2021-B-Jn 6, 35-40 -mercredi 3e semaine de PÂQUES- être présences réelles
Année B : mercredi de la 3e semaine de Pâques (litbp03me.21)
Jn 6, 35-40 ; Ac 8, 1b- 8 : être présences réelles.
Vous connaissez le dicton : il ne faut pas se fier aux apparences. De l’extérieur, Jésus a raté sa vie. À le voir agir, on peut affirmer qu’il a même pris la résolution de rater sa vie. De donner sa vie. Force est d’observer durant ce temps pascal que Jésus a échoué à rater sa vie. Tout lui réussit, même ses échecs à faire comprendre aux notables son projet de terre neuve. Jésus a pris la décision d’être heureux quoiqu’il arrive. D’être nourriture quoiqu’il arrive. Je suis le pain de vie. Jésus s’est concentré sur l’essentiel : être plein de vie auprès de ceux qui avaient perdu la joie de vivre.
Paul a écrit que toutes choses concourent au bien de ceux qui aiment (Rm 8, 28). Toutes choses. Un proverbe affirme qu’à quelque chose, malheur est bon. La vie n’est pas un jeu d’échec et mat. Les événements pénibles, pandémie, confinement sont souvent de petits tremblements de terre qui imposent de faire autrement qu’avant. Tout malheur, toute situation pénible nous évite de faire du sur-place, de courir sans avancer. C’est quand ça va mal dans un couple, ai-je dit souvent, que ça commence à aller mieux.

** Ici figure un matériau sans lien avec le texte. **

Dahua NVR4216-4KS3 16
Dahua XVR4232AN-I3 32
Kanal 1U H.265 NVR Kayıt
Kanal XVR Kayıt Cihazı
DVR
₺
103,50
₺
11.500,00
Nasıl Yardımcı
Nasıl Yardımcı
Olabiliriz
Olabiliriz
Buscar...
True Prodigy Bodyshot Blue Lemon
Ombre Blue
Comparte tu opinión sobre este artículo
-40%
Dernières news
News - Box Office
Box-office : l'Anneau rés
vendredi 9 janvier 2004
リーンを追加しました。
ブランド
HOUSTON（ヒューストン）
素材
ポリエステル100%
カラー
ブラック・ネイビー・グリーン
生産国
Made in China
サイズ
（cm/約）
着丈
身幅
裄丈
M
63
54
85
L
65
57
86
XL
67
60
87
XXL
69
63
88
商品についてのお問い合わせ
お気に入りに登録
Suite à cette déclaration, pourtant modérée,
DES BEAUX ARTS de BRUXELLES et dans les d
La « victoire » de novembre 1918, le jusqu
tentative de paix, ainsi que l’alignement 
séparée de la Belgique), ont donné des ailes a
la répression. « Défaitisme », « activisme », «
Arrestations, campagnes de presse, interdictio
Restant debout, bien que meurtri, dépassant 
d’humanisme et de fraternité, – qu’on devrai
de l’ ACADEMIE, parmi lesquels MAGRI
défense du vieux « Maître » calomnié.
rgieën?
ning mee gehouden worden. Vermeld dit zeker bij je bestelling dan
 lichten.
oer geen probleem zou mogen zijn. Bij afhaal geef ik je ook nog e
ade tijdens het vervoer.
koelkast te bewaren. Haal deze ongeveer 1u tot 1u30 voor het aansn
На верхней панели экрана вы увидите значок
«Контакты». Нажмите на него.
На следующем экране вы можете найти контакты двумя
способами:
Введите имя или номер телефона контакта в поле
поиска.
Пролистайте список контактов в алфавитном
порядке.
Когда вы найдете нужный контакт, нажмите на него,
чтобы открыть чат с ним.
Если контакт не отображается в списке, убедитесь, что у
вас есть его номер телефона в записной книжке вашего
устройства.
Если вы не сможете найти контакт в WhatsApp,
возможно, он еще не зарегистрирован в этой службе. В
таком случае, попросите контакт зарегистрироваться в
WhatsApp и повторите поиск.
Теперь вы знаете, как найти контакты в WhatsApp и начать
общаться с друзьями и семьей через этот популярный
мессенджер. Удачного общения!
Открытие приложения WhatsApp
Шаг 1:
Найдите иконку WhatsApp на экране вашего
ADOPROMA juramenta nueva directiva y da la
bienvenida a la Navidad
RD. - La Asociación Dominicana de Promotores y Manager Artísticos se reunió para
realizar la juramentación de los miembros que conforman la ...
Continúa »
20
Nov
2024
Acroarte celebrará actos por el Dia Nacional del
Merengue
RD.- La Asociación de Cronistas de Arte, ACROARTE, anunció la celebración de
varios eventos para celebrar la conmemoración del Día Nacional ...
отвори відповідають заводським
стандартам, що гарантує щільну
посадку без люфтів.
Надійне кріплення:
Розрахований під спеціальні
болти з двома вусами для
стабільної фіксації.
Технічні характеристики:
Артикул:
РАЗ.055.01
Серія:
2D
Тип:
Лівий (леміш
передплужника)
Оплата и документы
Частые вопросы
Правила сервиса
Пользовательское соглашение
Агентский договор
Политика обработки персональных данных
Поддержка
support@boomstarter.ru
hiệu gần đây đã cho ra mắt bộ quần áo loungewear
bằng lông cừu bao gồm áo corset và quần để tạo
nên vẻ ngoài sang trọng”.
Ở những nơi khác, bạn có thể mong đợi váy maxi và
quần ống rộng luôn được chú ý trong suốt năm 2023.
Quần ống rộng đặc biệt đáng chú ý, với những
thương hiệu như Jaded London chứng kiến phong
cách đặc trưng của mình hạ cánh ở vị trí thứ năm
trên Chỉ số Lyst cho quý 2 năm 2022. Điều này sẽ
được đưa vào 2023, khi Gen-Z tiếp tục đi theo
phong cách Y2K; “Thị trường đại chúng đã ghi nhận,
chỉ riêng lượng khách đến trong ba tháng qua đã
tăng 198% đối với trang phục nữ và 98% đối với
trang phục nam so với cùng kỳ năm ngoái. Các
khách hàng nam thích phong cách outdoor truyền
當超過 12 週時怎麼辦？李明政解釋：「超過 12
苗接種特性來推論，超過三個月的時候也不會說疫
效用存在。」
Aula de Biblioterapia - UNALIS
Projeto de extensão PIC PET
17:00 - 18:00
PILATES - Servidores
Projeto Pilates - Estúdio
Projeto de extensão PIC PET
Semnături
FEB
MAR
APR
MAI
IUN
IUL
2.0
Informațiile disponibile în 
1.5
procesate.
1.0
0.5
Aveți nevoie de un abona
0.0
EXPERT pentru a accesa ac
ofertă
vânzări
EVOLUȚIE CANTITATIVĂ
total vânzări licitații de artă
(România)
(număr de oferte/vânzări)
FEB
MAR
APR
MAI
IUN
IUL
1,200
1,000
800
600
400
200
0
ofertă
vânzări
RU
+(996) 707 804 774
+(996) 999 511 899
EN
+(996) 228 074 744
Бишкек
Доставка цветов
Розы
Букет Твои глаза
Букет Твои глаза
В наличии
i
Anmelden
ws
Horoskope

L’épreuve est un chemin pour convertir nos regards. Levinas montre que voir la beauté de l’autre passe par notre distanciation avec lui. Il a fallu la distanciation du ressuscité avec les siens pour en découvrir son importance. Reste avec nous, Seigneur. Il nous a fallu la distanciation d’avec ce pain pour en découvrir sa portée sociale, pour en humer son parfum après un jeûne prolongé.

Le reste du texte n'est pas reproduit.